Позже Рамут заглянула в рабочий кабинет Темани: та сидела за письменным столом и что-то строчила, устало подпирая ладонью лоб. Перо застопорилось вдруг, и Темань начала нервно черкать написанное, а потом и вовсе скомкала листок тонкими пальцами с холеными коготками. Швырнув комок в корзину, она откинулась на спинку кресла и закрыла глаза.

– Не могу работать, – глухо проговорила она. – Мне заметку в утренний выпуск сдавать, а я совсем ничего не соображаю. И слова как будто разучилась в предложения составлять.

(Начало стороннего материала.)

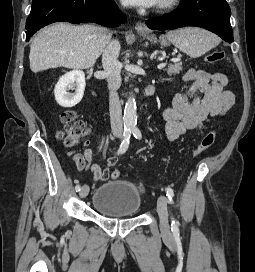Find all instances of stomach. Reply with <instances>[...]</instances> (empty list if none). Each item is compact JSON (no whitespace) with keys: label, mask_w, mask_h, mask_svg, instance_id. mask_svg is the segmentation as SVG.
Instances as JSON below:
<instances>
[{"label":"stomach","mask_w":255,"mask_h":272,"mask_svg":"<svg viewBox=\"0 0 255 272\" xmlns=\"http://www.w3.org/2000/svg\"><path fill=\"white\" fill-rule=\"evenodd\" d=\"M143 38L149 40L152 43H159L161 46H167L169 41L166 36H160L159 39H157L154 35H146V34H140Z\"/></svg>","instance_id":"1"}]
</instances>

Рамут присела около стола и просто смотрела на Темань с улыбкой. Хотелось взять её на руки, как дитя, и качать, качать, пока она не заснёт... Хотелось пригладить эти встрёпанные нервы, разгладить несчастные морщинки между жалобно приподнятыми бровями. Темань как-то разом осунулась, будто после долгого голодания.

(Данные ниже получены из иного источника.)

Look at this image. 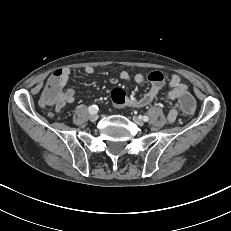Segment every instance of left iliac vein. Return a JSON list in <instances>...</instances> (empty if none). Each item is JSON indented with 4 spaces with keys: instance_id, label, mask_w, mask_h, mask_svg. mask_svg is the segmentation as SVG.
I'll use <instances>...</instances> for the list:
<instances>
[{
    "instance_id": "obj_1",
    "label": "left iliac vein",
    "mask_w": 231,
    "mask_h": 231,
    "mask_svg": "<svg viewBox=\"0 0 231 231\" xmlns=\"http://www.w3.org/2000/svg\"><path fill=\"white\" fill-rule=\"evenodd\" d=\"M133 121L139 125V126H143V120L140 118V117H137V116H133Z\"/></svg>"
}]
</instances>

– Мне не дают покоя слова... Дамрад. – Имя Владычицы она произнесла с натугой, точно оно застревало у неё в горле, цепляясь острыми краями. – Что она ещё сказала насчёт моего отсутствия? Твоя матушка явно не всё мне говорит – не хочет, наверно, ещё больше расстраивать... Хотя куда уж больше. Меня всё это просто подкосило. Рамут! Ты была там и слышала. Что она говорила? Мне нужно знать, понимаешь? Чтобы быть готовой... – Темань вперила в девушку тревожно-измученный, умоляющий взгляд.

Рамут тоже не хотелось точно передавать всё сказанное Владычицей: нервы Темани и без того дрожали на предельном натяжении.

– Ну... Жаль, что ты не приехала... И что ей очень хотелось тебя увидеть, – ответила она. – Что-то в таком духе, я точно не помню.

«Она знает, что ты её боишься», – этим словам Рамут не дала сорваться со своего языка.

– И это всё? – Темань рвала листок бумаги на мелкие клочки дрожащими пальцами, и напряжение опять затаилось в тени её надключичных ямок. Её шея была открыта, и старые шрамы белыми полосами пересекали изящное горло.

Рамут накрыла её холодную руку своей, тёплой.

– Я правда уже не помню, тётя Темань. Это было в самом начале нашей встречи, потом Владычица представила нам с матушкой Вука, была долгая беседа... Потом ещё много всего. То, о чём ты спрашиваешь, как-то затерялось во всей этой куче... впечатлений. Я помню лишь смутно.

Темань с долгим усталым вздохом снова откинулась в кресле, взяла новый листок и принялась выводить на нём каракули.

– Я не могла поехать, – качая головой и испепеляя листок взглядом, проговорила она. – У меня при одной мысли о ней всё нутро каменеет и мертвеет. Я бы просто упала там замертво. Я не могла, просто не могла. И она наверняка запомнила это... И может ещё припомнить мне!

– Тётя Темань, не накручивай себя, – вздохнула Рамут. – Я не думаю, что это такое уж великое преступление, за которое надо жестоко карать.

Взгляд Темани зажёгся горькими, болезненными искорками.

– Я дочь преступницы, понимаешь? Моя матушка – заговорщица! И кончила свою жизнь на плахе. Дамрад... – Темань опять споткнулась на этом имени, – обещала, что членов её семьи преследовать не будет, но... От неё можно ждать всего. Поэтому я должна сидеть тихо и не высовываться. И подальше от Владычицы. Чтоб она забыла обо мне! Но она, похоже, не хочет забывать. И этот переезд... У меня такое чувство, что это – начало конца. Впрочем, ладно, – оборвала она себя, встряхивая волосами. – Довольно об этом. Рамут, послушай, у меня маленькая просьба... – Темань растянула губы в улыбке, заискивающе гладя руку девушки. – Твоя матушка ограничила меня в хмельном, дом не выдаёт мне больше одной чарки в день и держит закрытым винный погреб. До сегодняшнего дня я не думала о выпивке и не хотела её. Я думала, это ушло в прошлое, но жизнь, как видишь, опять толкает меня на эту тропинку. Не могла бы ты принести мне бутылочку вина? Мне очень нужно... Просто чтобы успокоиться. Мне надо работать, а я не могу расслабиться. Хлебной воды не надо, она слишком крепкая, я быстро напьюсь, а мне необходимо только немного ослабить этот тугой узел. Я просто... дышать не могу. Вот здесь всё стоит. – И Темань поднесла скрюченные пальцы к горлу, будто пыталась достать оттуда незримый комок.

Эта просьба легла печальной тяжестью на плечи Рамут. Она мягко высвободила руку.